American comic actress (1908–2001)

Imogene Coca (born Emogeane Coca; November 18, 1908 – June 2, 2001) was an American comic actress best known for her role opposite Sid Caesar on Your Show of Shows. Starting out in vaudeville as a child acrobat, she studied ballet and pursued a serious career in music and dance, graduating to decades of stage musical revues, cabaret, and summer stock. In her 40s, she began a celebrated career as a comedian on television, starring in six series and guest-starring on successful television programs from the 1940s to the '90s.

She was nominated for five Emmy Awards for Your Show of Shows, winning Best Actress in 1951 and singled out for a Peabody Award for excellence in broadcasting in 1953. Coca was also nominated for a Tony Award in 1978 for On the Twentieth Century and received a sixth Emmy nomination at the age of 80 for an episode of Moonlighting.

She possessed a "rubbery" face capable of the broadest expressions — Life magazine compared her to Beatrice Lillie and Charlie Chaplin and described her characterizations as taking "people or situations suspended in their own precarious balance between dignity and absurdity, and push(ing) them over the cliff with one single, pointed gesture". The magazine noted a "particularly high-brow critic" as observing "The trouble with most comedians who try to do satire is that they are essentially brash, noisy, and indelicate people who have to use a sledge hammer to smash a butterfly.
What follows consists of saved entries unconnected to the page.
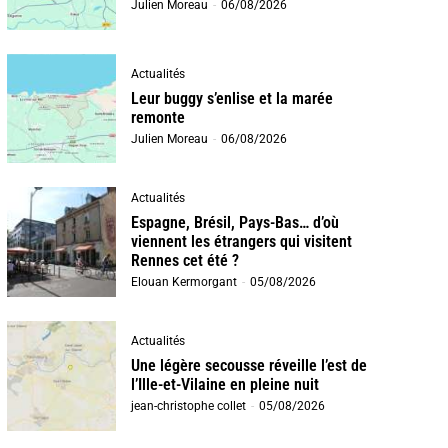
Julien Moreau
-
06/08/2026
Actualités
Leur buggy s’enlise et la marée
remonte
Julien Moreau
-
06/08/2026
Actualités
Espagne, Brésil, Pays-Bas… d’où
viennent les étrangers qui visitent
Rennes cet été ?
Elouan Kermorgant
-
05/08/2026
Actualités
Une légère secousse réveille l’est de
l’Ille-et-Vilaine en pleine nuit
jean-christophe collet
-
05/08/2026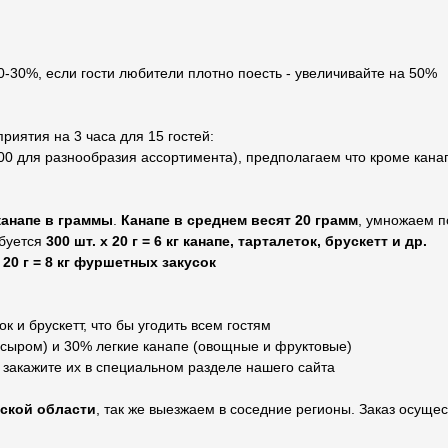
20-30%, если гости любители плотно поесть - увеличивайте на 50%
иятия на 3 часа для 15 гостей:
00 для разнообразия ассортимента), предполагаем что кроме кана
канапе в граммы
.
Канапе в среднем весят 20 грамм
, умножаем п
буется
300 шт. х 20 г = 6 кг канапе, тарталеток, брускетт и др.
х 20 г = 8 кг фуршетных закусок
к и брускетт, что бы угодить всем гостям
сыром) и 30% легкие канапе (овощные и фруктовые)
, закажите их в специальном разделе нашего сайта
вской области
, так же выезжаем в соседние регионы. Заказ осущес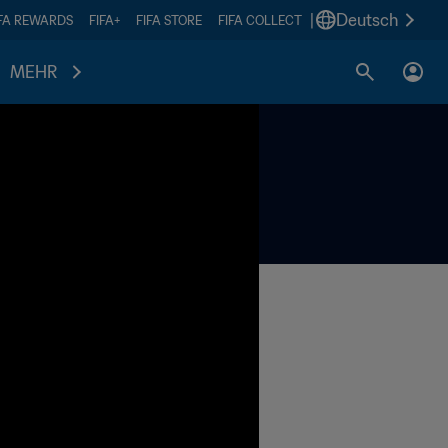
|
Deutsch
IFA REWARDS
FIFA+
FIFA STORE
FIFA COLLECT
MEHR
Miss Coca, on the other hand, is the timid woman who, when aroused, can beat a tiger to death with a feather". Aside from vaudeville, cabaret, film, theater, and television, she voiced children's cartoons and was even featured in the 1984 MTV music video "Bag Lady" by the band EBN-OZN, ultimately working well into her 80s. In a 1999 interview, Robert Ozn said that during the shoot, she was required to sit on the sidewalk in snow for hours during a blizzard with 15-degree (F) temperatures. "While the rest of us 20-somethings were moaning about the weather, warming ourselves by a heater, this little 75-year-old lady never once complained — put us all to shame. She was the most professional artist I've ever worked with".

==Early life==
Born Emogeane Coca in Philadelphia in 1908 of Spanish descent, the only child of Joseph F. Coca Jr. (his surname was originally Fernández y Coca), a violinist and vaudeville orchestra conductor, and Sarah "Sadie" Brady, a dancer and magician's assistant, she took lessons in piano, dance, and voice as a child and while still a teenager moved from Philadelphia to New York City to become a dancer. In 1925, still aged 16, she landed her first job in the chorus of the Broadway musical When You Smile. She became a headliner in Manhattan nightclubs with music arranged by her first husband, Bob Burton.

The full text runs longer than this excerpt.